10:03pm CST. USA, Illinois, Springfield, UIS Campus, Lincoln Residence Hall, 3rd floor.

 

“Hey guys, you GOTTA see this!”

“Holy Shit!  What’s that guy on???”

“Damn, man, that’s some twisted shit right there!”

“Dude, you GOTTA share that to my page!”

The email, Titled:  Greetings from the Apocalypse (wish you weren’t here), hit an approximate 4.6 billion email inboxes pretty much simultaneously.   Within seconds, it had been opened, read, discussed, and become the latest trend on Facebook.

Gene’s shout to his roommates, and the subsequent micro-conversation above, pretty much summed up how the email was received around the globe.

Gene shared the post, offering his own two cents in the field Facebook offered for the pithy responses its usership lived for:

“LOL, guys!  This guy seriously trippin bawls.  He seein things inna sky!  share, man, FUCKIN share!”
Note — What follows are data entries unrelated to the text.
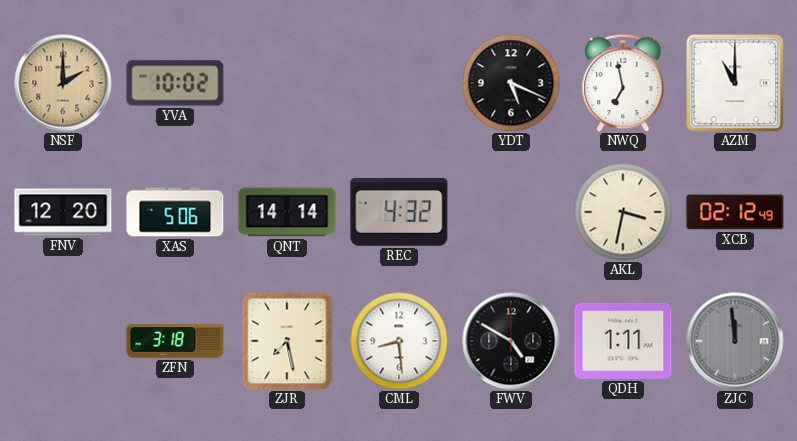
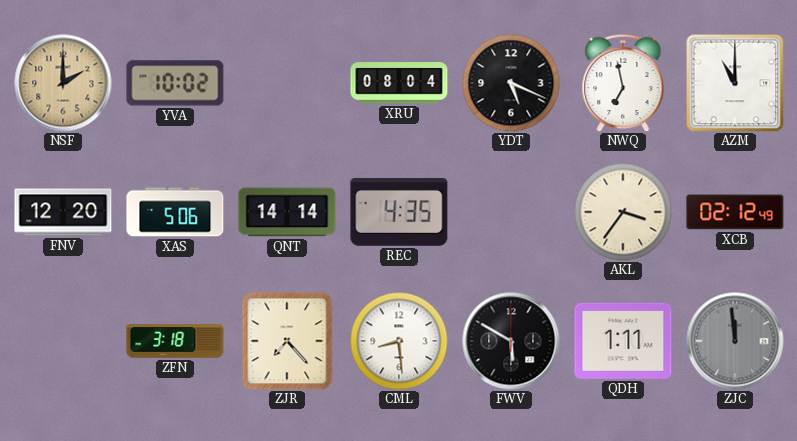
XRU: none -> 08:04
REC: 4:32 -> 4:35
AKL: 3:32 -> 3:36
ZJR: 7:28 -> 7:23
FWV: 4:50 -> 5:50
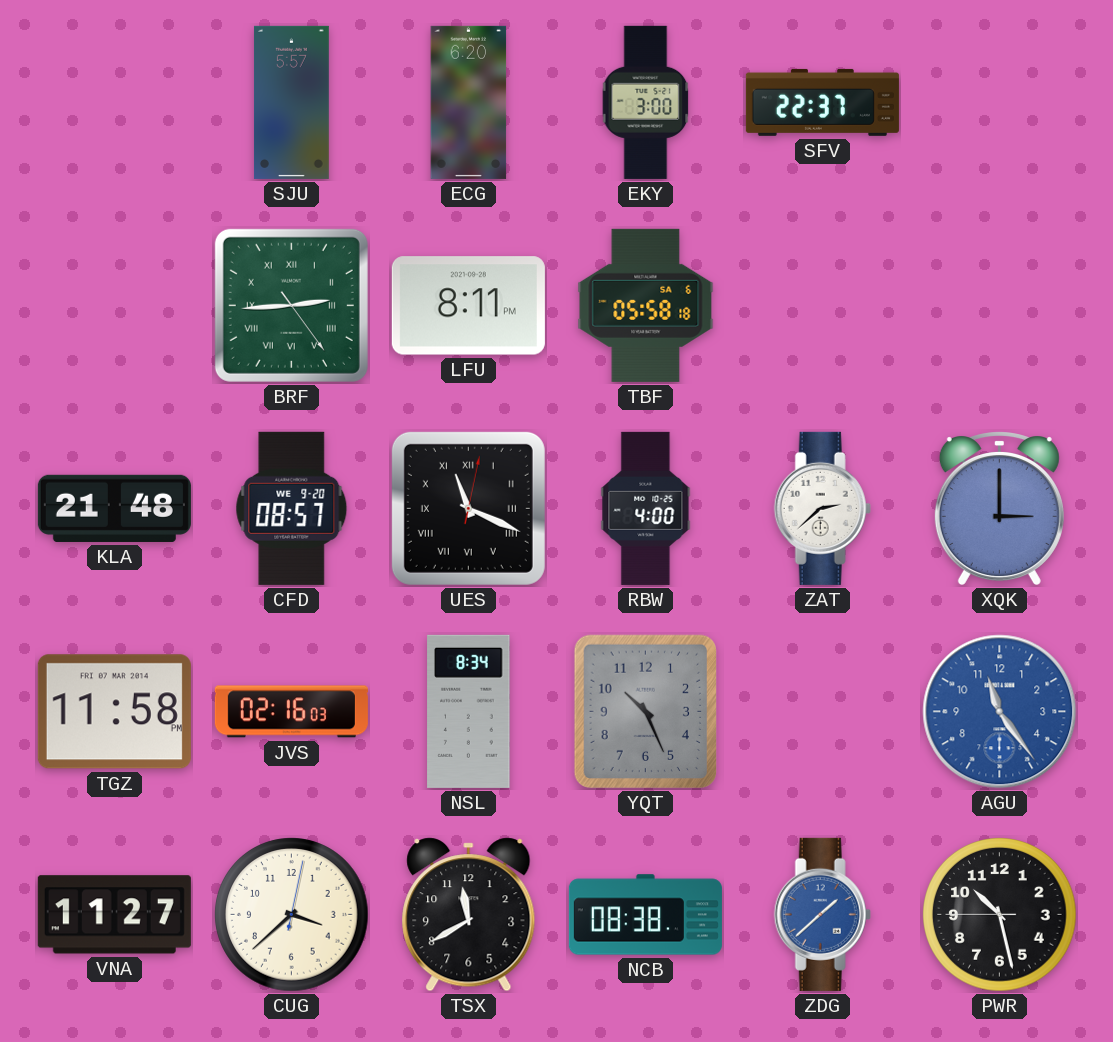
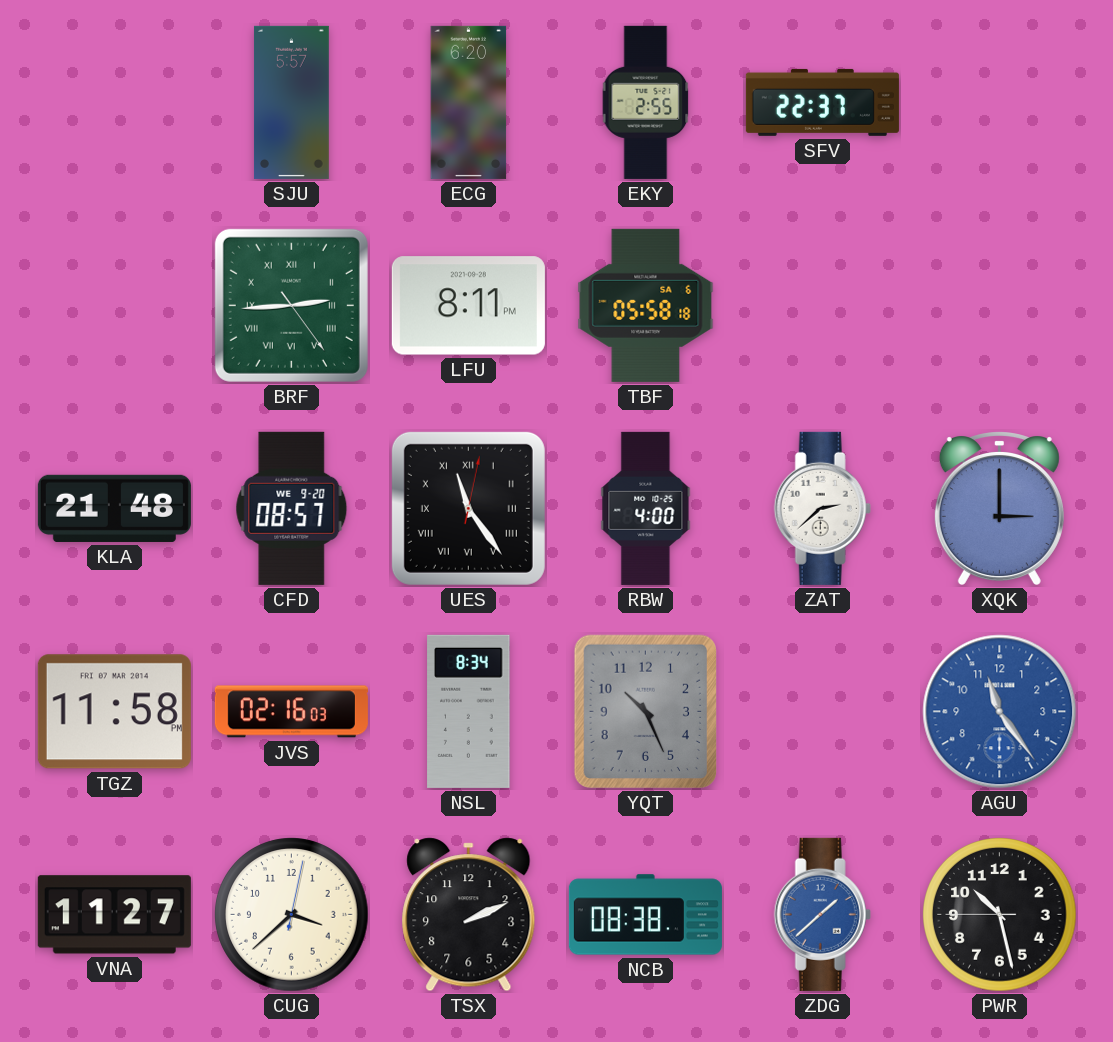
EKY: 3:00 -> 2:55
UES: 11:19 -> 11:24
TSX: 11:40 -> 2:11
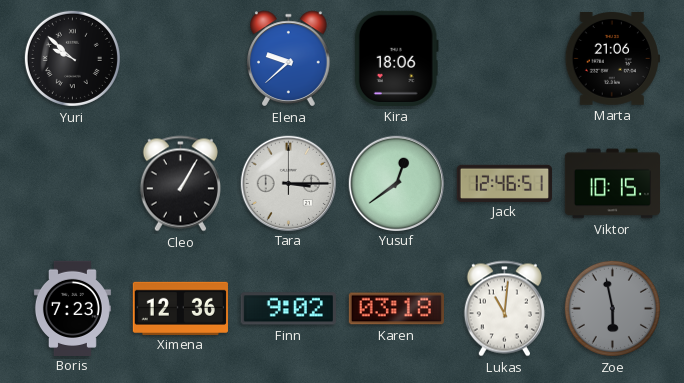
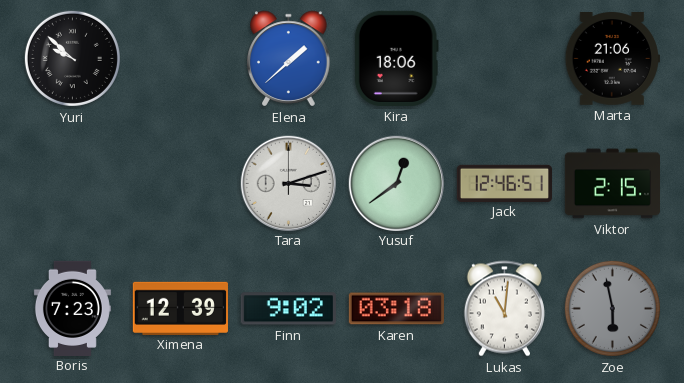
Elena: 9:38 -> 1:38
Cleo: 1:05 -> none
Tara: 3:15 -> 3:12
Viktor: 10:15 -> 2:15
Ximena: 12:36 -> 12:39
Gene turned up his stereo.  His bedroom walls started to vibrate.

Beez in the trap, beez, beez in the trap…

The single window in Gene’s room shook – the loose storm window rattling against the more solidly-affixed piece of glass.

“Clunk, clunk, clunk…”

“Damn wind…” Gene growled, popping the top of his third beer of the evening. “Cheap-ass dorm rooms.  Mother-fuckers don’t never fix nuttin!”   He turned up the stereo even more to compensate for the banging.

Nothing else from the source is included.